What to produce => Repeat, word for word, all the data that follows, and exclude the pictures.

+++

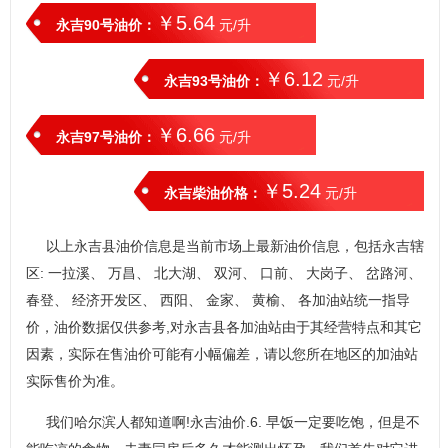
￥5.64
永吉90号油价：
元/升
￥6.12
永吉93号油价：
元/升
￥6.66
永吉97号油价：
元/升
￥5.24
永吉柴油价格：
元/升
以上永吉县油价信息是当前市场上最新油价信息，包括永吉辖
区: 一拉溪、 万昌、 北大湖、 双河、 口前、 大岗子、 岔路河、
春登、 经济开发区、 西阳、 金家、 黄榆、 各加油站统一指导
价，油价数据仅供参考,对永吉县各加油站由于其经营特点和其它
因素，实际在售油价可能有小幅偏差，请以您所在地区的加油站
实际售价为准。
我们哈尔滨人都知道啊!永吉油价.6. 早饭一定要吃饱，但是不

+++

Written response =>
￥5.64
永吉90号油价：
元/升
￥6.12
永吉93号油价：
元/升
￥6.66
永吉97号油价：
元/升
￥5.24
永吉柴油价格：
元/升
以上永吉县油价信息是当前市场上最新油价信息，包括永吉辖
区: 一拉溪、 万昌、 北大湖、 双河、 口前、 大岗子、 岔路河、
春登、 经济开发区、 西阳、 金家、 黄榆、 各加油站统一指导
价，油价数据仅供参考,对永吉县各加油站由于其经营特点和其它
因素，实际在售油价可能有小幅偏差，请以您所在地区的加油站
实际售价为准。
我们哈尔滨人都知道啊!永吉油价.6. 早饭一定要吃饱，但是不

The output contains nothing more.